More Self-Driving Controversy Isn't Bad For Tesla. It's Bad For Everyone

Dow Jones
Aug 04

Self-driving technology is supposed to usher in an era of safer streets, cleaner air, and less urban congestion. That's the goal anyway. Lawyers, however, might have a different vision of the future.

Friday, a Miami jury ordered $329 million in damages for a fatal 2019 crash involving Tesla's Autopilot driver assistance product. Tesla argued that the driver was speeding, with his foot on the accelerator pedal, which overrides the Autopilot features, while looking for his phone. Still, the jury found that Tesla was 33% responsible for the crash, blaming the driver for the rest.

"Today's verdict is wrong and only works to set back automotive safety and jeopardize Tesla's and the entire industry's efforts to develop and implement life-saving technology," a Tesla spokesperson said. CEO Elon Musk said Tesla will appeal. Future Fund Active ETF cofounder Gary Black agrees. It's a setback for the industry, he says.

Carl Tobias, Williams chair at the University of Richmond School of Law, said that because a jury was involved in this case, the decision would be difficult to overturn.

Tesla's total bill for this case could be roughly $170 million. That is a large settlement, but not that significant given the company's near-one trillion dollar market value.

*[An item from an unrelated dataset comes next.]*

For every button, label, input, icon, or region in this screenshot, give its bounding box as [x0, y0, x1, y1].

Investors seemed to brush off the decision. Tesla stock dropped 1.8% on Friday, but the S&P 500 dropped 1.6% as tariffs and weak job numbers weighed on most stocks. Ford Motor and General Motors stocks fell 2.3% and 1.5%, respectively. Waymo parent Alphabet shares dropped 1.4%.

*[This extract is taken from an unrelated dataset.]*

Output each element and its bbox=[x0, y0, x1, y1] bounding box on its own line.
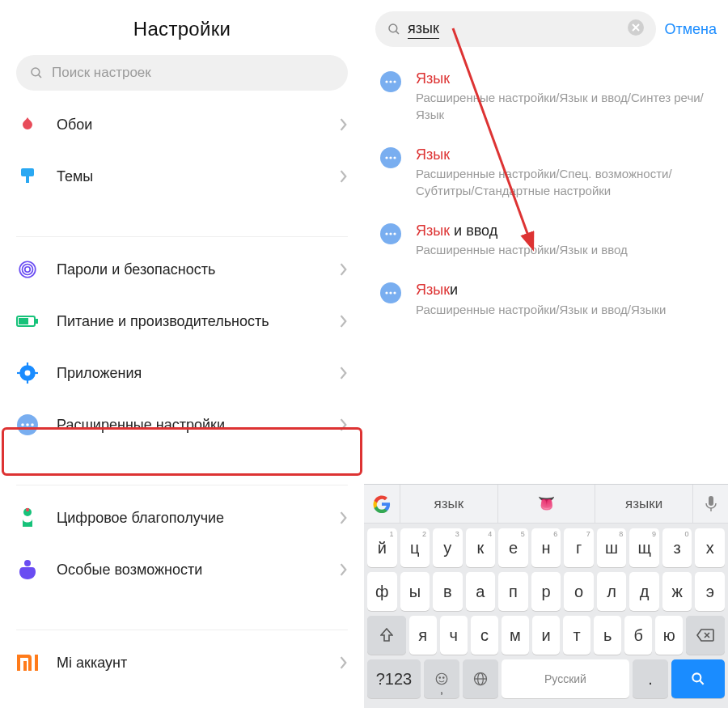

None of those moves is out of the ordinary, relative to the market. To be sure, the verdict is an overhang for Tesla and for other auto makers and tech companies.

The plan for Tesla, Waymo, and others is to drive the cost of AI-trained taxis low enough that households don't have to own two cars, or any cars at all. Fewer cars, operating more hours of the day, would mean less pollution, congestion, and ultimately fewer accidents.

Waymo completes more than 250,000 self-driving cab rides each week. Its safety statistics indicate it is roughly 80% to 90% better than human drivers.

What's more, ride-hailing is a better business than building cars, according to investors. Uber Technologies is valued at about $180 billion. That's more than GM, Ford, and Chrysler parent Stellantis combined.

Wall Street pegs the opportunity for AI-trained ride-hailing services in the trillions of dollars. For many bullish Wall Street analysts, self-driving technology accounts for up to 75% of Tesla's valuation.

Waymo's statistics still mean that accidents do happen. How they are treated in the courts will influence the ultimate cost of the service and how the technology can diffuse across America. Tesla launched its self-driving robotaxi service in Austin, Texas, in June. Musk wants Tesla robotaxis to be available to roughly half the U.S. population by the end of 2025.

At a minimum, investors should pay attention to the appeals process. Tesla's Autopilot isn't its highest level driver assistance feature. All of Tesla's driver assistance features, like almost all offerings from all other auto makers, require drivers to pay attention 100% of the time.

Coming into Monday trading, Tesla stock was 25% year to date and up 46% over the past 12 months. Shares dropped 4.3% this past week. The trial was one factor. The market, down 2.4%, was another.

EV competition may have influenced investors as well. Chinese EV makers posted strong growth in July as Tesla sales in China dipped in the second quarter. Ford, which reported second-quarter earnings this past week, also said it would unveil more EV technology on Aug. 11 in Kentucky.

"That will be a big day for all of us at Ford," said CEO Jim Farley. "This is a Model T moment for us at Ford, a chance to bring a new family of vehicles to the world that offer incredible technology, efficiency, space, and features."

The Tesla Model 3 has been likened to the Model T for EVs. Tesla investors will have to watch what Ford unveils. There is never a shortage of things to care about when investing in a Musk-led company.